Consistency Checking

New in version v2.3.21.

The FTS indexes can sometimes become out-of-sync with the actual mailbox. Some messages could be missing and some could be leaked. In theory it should not be possible to have missing mails in FTS, but there still seem to be some bugs left. Leaked messages (i.e. already deleted messages that still appear in FTS) are possible in case of unexpected crashes or storage errors.

The consistency of FTS indexes can be checked using doveadm fts check fast and doveadm fts check full commands. These are intended to be run in e.g. nightly batch jobs. The “fast” check is expected to be run nightly for all the users in local metacache, since it doesn’t access object storage. However, it might not always have all the information for giving a reliable answer whether the FTS indexes are synced or not, in which case some of the numbers may be either “?” or “123?”. There is a --refresh parameter, which can be used to do the necessary object storage accesses to give reliable results. However, at that point it might be better to just run a “full” check instead.

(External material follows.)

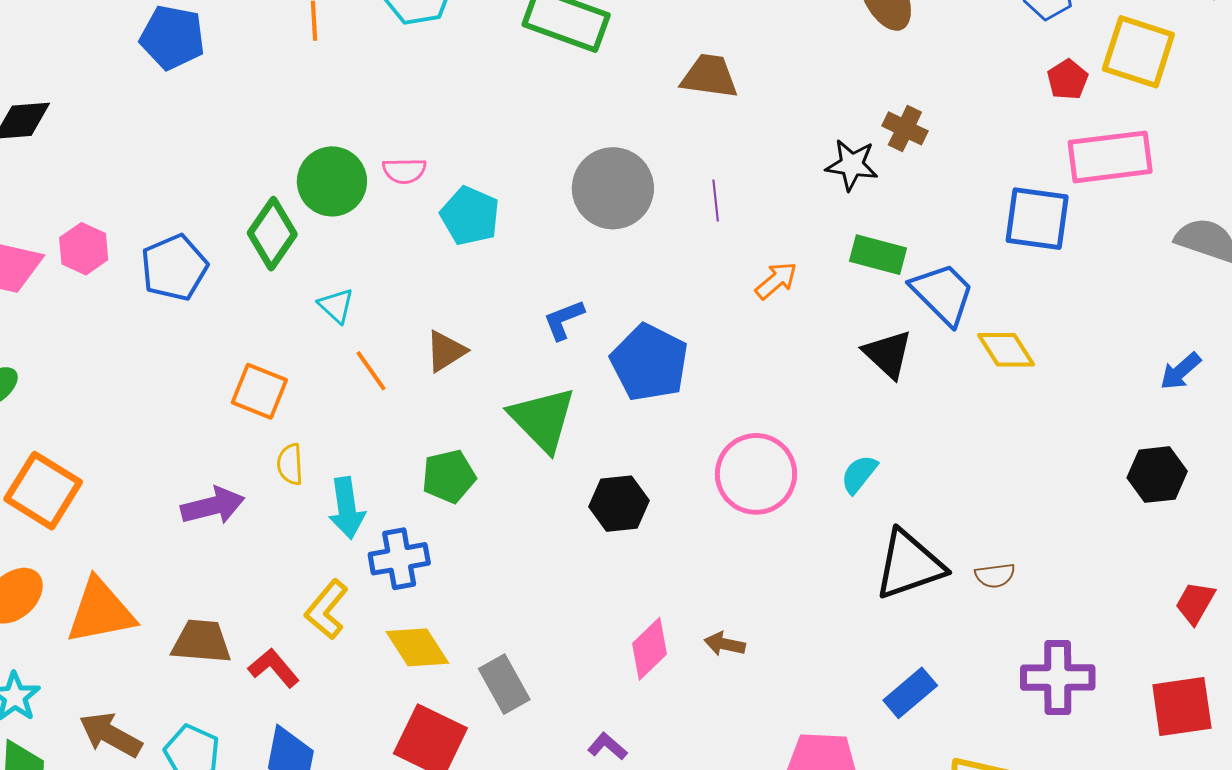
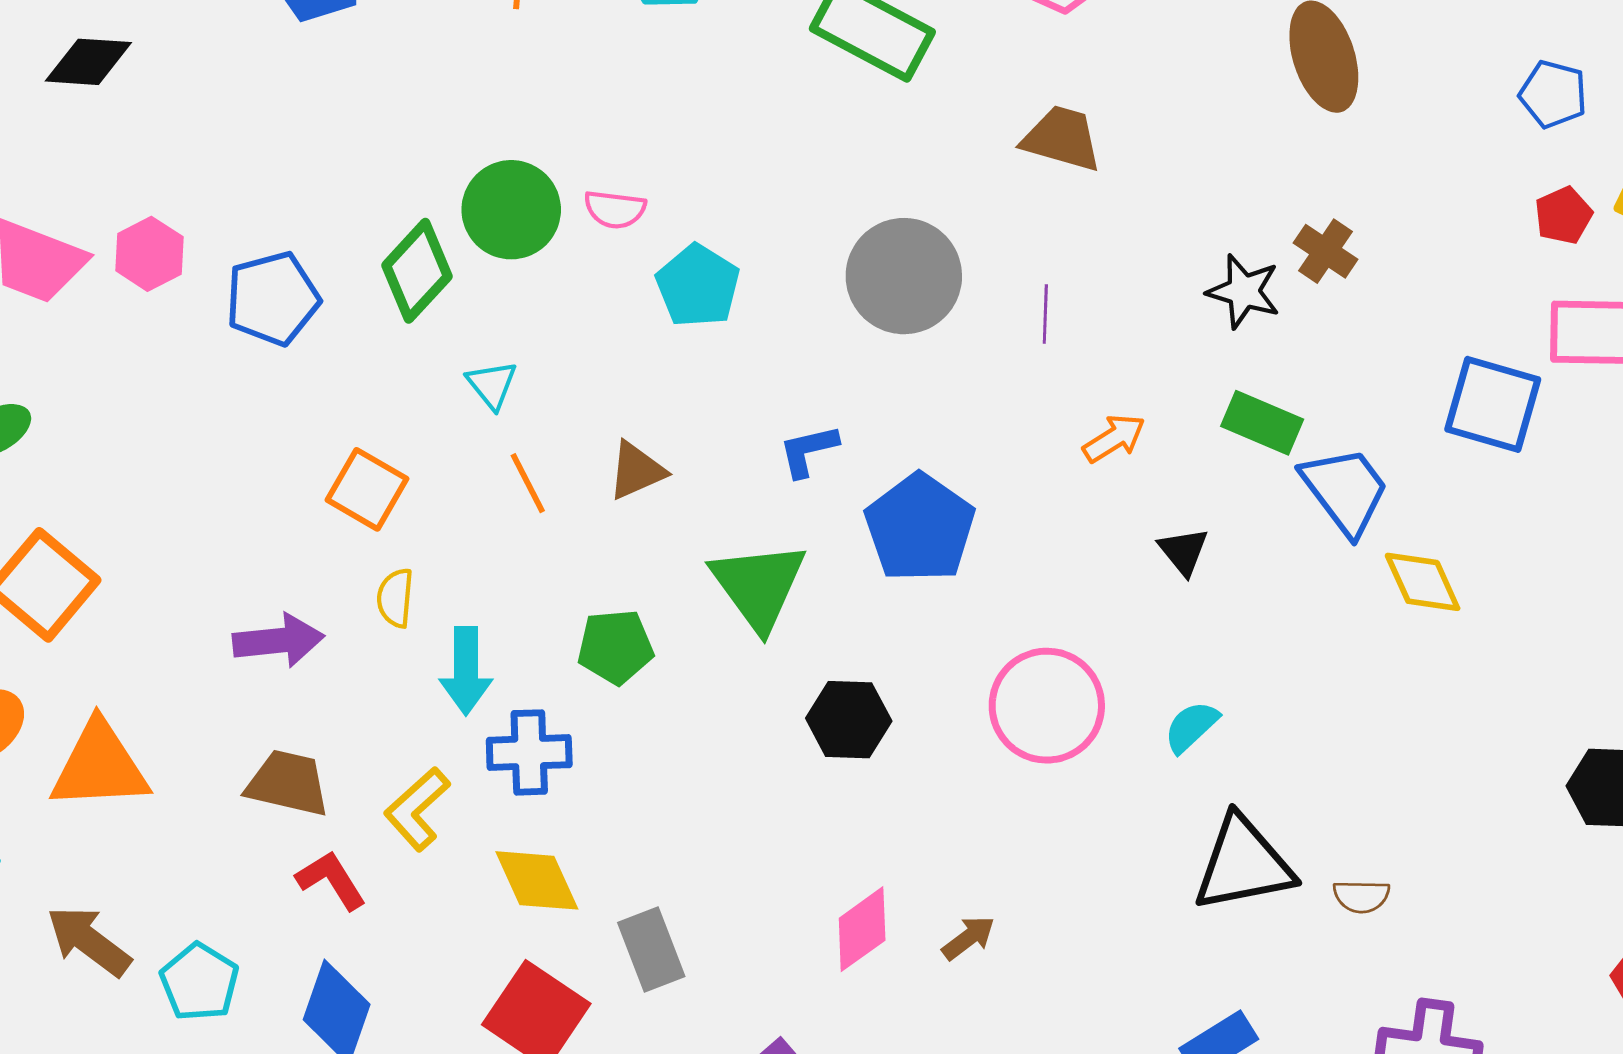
black triangle: (888, 354) -> (1183, 551), moved, size x0.7
brown trapezoid: (201, 642) -> (288, 783), moved
brown arrow: (725, 644) -> (968, 938), turned 123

After all backends in the cluster have been upgraded to the new Dovecot version, the fts_dovecot_message_count_stats setting should be enabled. This allows per-folder results for the “fast” scan, which makes the scan more reliable and more detailed. After the setting is enabled, all the triplets in fts.S files still need to be refreshed for the per-folder result to work. This happens for newly written triplets automatically, but eventually it is necessary to use the --refresh parameter (or some other method) to add the missing information for older triplets.

When these checks are run nightly, it’s possible to find out quickly when something breaks. This means it’s possible to fix the FTS indexes before users notice that search isn’t finding some messages. It also makes it easier for Dovecot developers to find and fix any remaining FTS bugs, because we can be sure that the bug happened within the last 24 hours and all the logs are still available during that time.

The idea for the nightly script is to:

  • Each backend runs doveadm fts check fast for all users that have recently been accessed in the metacache.

  • Sort the results so that users with the most missing messages are processed first.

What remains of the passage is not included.